(Beginning of Records to use)

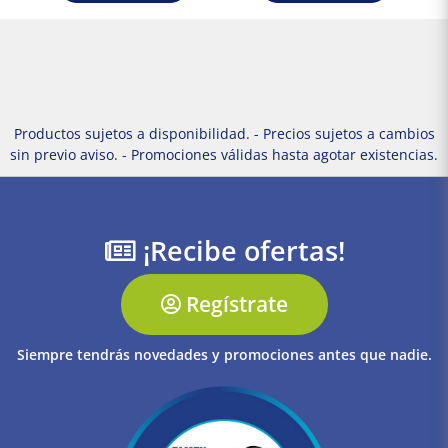
Productos sujetos a disponibilidad. - Precios sujetos a cambios
sin previo aviso. - Promociones válidas hasta agotar existencias.
¡Recibe ofertas!
Regístrate
Siempre tendrás novedades y promociones antes que nadie.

(End of Records to use)

An exact copy of the data above is required, printed without its pictures.

**Response to this task**:
Productos sujetos a disponibilidad. - Precios sujetos a cambios
sin previo aviso. - Promociones válidas hasta agotar existencias.
¡Recibe ofertas!
Regístrate
Siempre tendrás novedades y promociones antes que nadie.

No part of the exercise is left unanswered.